In connection to the Bergen Exchanges, LawTransform hosted the annual, interdisciplinary PhD course on Effects of Lawfare with participants at different stages of their PhDs. This year, the course was digital, but with the option of being present in Bergen during the week of BeEx2021. We had 26 students from 8 countries and welcomed 7 students physically in Bergen.
The Effects of Lawfare course discusses the concept of lawfare – the strategic use of right, law and courts for political ends – and how to measure the effects of law. The course combined real time online seminars specifically designed for the course, individual and group mentoring sessions with relevant researchers, group work and digital (hybrid) public seminars that form part of the Bergen Exchanges. Course was divided into a general track, drawing empirical examples from across a range of social and legal fields, and one track with a special focus on child rights. We are happy to share some reflections from our PhD students from the #BeEx2021.

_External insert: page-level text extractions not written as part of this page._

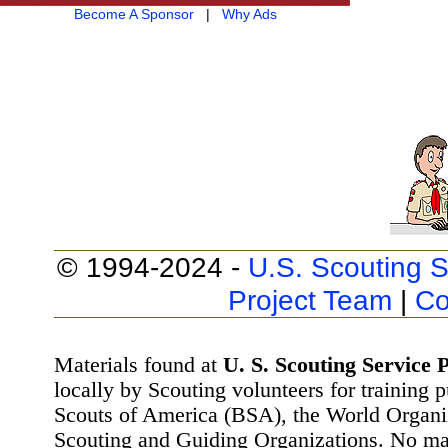
Become A Sponsor
|
Why Ads
© 1994-2024 -
U.S. Scouting S
Project Team
|
Co
Materials found at
U. S. Scouting Service P
locally by Scouting volunteers for training 
Scouts of America (BSA), the World Organ
Scouting and Guiding Organizations. No mat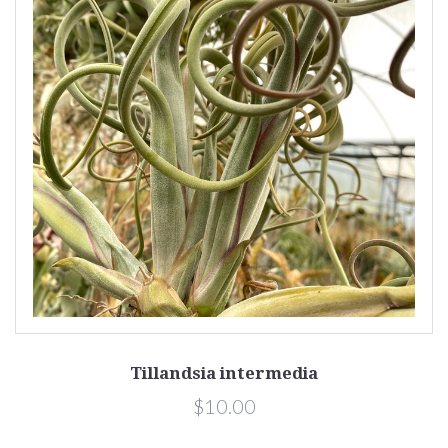
Tillandsia intermedia
$10.00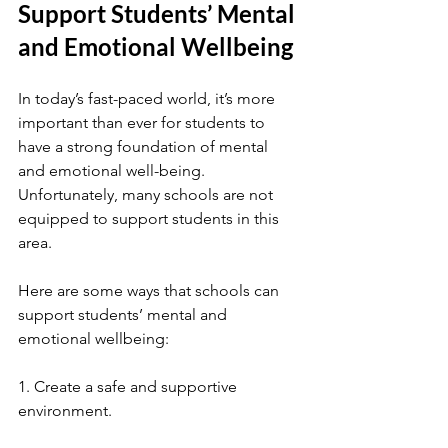
Support Students’ Mental 
and Emotional Wellbeing
In today’s fast-paced world, it’s more 
important than ever for students to 
have a strong foundation of mental 
and emotional well-being. 
Unfortunately, many schools are not 
equipped to support students in this 
area.
Here are some ways that schools can 
support students’ mental and 
emotional wellbeing:
1. Create a safe and supportive 
environment.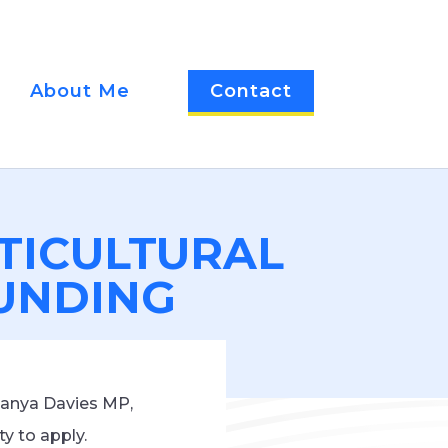
About Me
Contact
TICULTURAL
FUNDING
Tanya Davies MP,
y to apply.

One of the main insights I would take from this series of amazing conferences is the interconnection and interplay of law, rights, democracy, and the other aspects of a society. In classical legal studies, the law is often thought of as an objective device, while rights are sometimes portrayed as inherently progressive. I think these conceptions have been highly challenged throughout this week. Another key insight from this week has been the necessity to better integrate a plurality of knowledges.
– Lucie Ducarre
Working myself through the themes of the webinars I did however experience what I believe to be a professional awakening. I found that there were two main themes in common across different subjects, which also is highly related to both child’s rights and the theme of my thesis: The role of values and politics within lawfare. Understanding the complexity of how the decision-makers define current law affected by current political movements and understanding, enlightened the need to adjust the discussion of my thesis.
– Tina Gerdts-Andersen
The Bergen Exchanges was a wonderful experience that allowed me to reflect on Brazil and my research. I was able to be in contact with colleagues and Professors that all spoke an international language of research, sharing how to design and face problems that come along during researches, and for that, I am very grateful.
– Livia Buzolin
The subjects addressed throughout the Bergen Exchange this year gave me increased insight in, overall perspective of and engagement for democracy. As a Norwegian, I must say that the discourse on the threat to democracy often feels a bit distant; a well – functioning democracy I largely take for granted despite the daily global warnings.
– Simen Mørstad Johansen
I found the Bergen Exchanges, 2021 to be an invaluable learning experience. Gaining insights on contemporary legal as well as socio-political issues from experienced and distinguished scholars from across the world was very helpful for me as a law student in developing an understanding of these critical issues. Overall, I had a rich learning experience at the Bergen Exchanges, 2021. I am sure this will help me in many of my future endeavours.
– Kuldeep Lakwal
It has been very interesting and useful for me to increase my knowledge and develop new points of view from different academic disciplines provided from a foreign country, very different from the domestic topics that are occupying most part of time in the media and the public or social debate and agenda in my own country. Of course, I want to give thanks to the organization for all the work, but also for trust in me to participate in the session of “Learning law & social change”. The chance to contribute in a personal way in this event has been very pleasant for me. Summarizing, the attention of this organization has been exceptional, the perfect combination of professionality, engagement, discipline, confidence, and respect. Able to oversee and manage all kinds of logistic, technical, and academic tasks. The perfect example of a cohesive equipment that works as a perfect machinery.
– Soraya Roldan Parra
I found the exchanges incredibly interesting and enjoyable. My main goal with attending the course was to come out with a better overview of socio legal research, to in turn be able to navigate the writing of my own thesis on the topic. I not only feel like I have gained this, but I have been able to formulate and concretize what questions I want to tackle in my thesis. Timed right at the end of my field work, it also gave me the perfect transition between the phase of data collection to writing up, and with the thematic variation the sessions offered, also a nice break from working on “my own stuff”.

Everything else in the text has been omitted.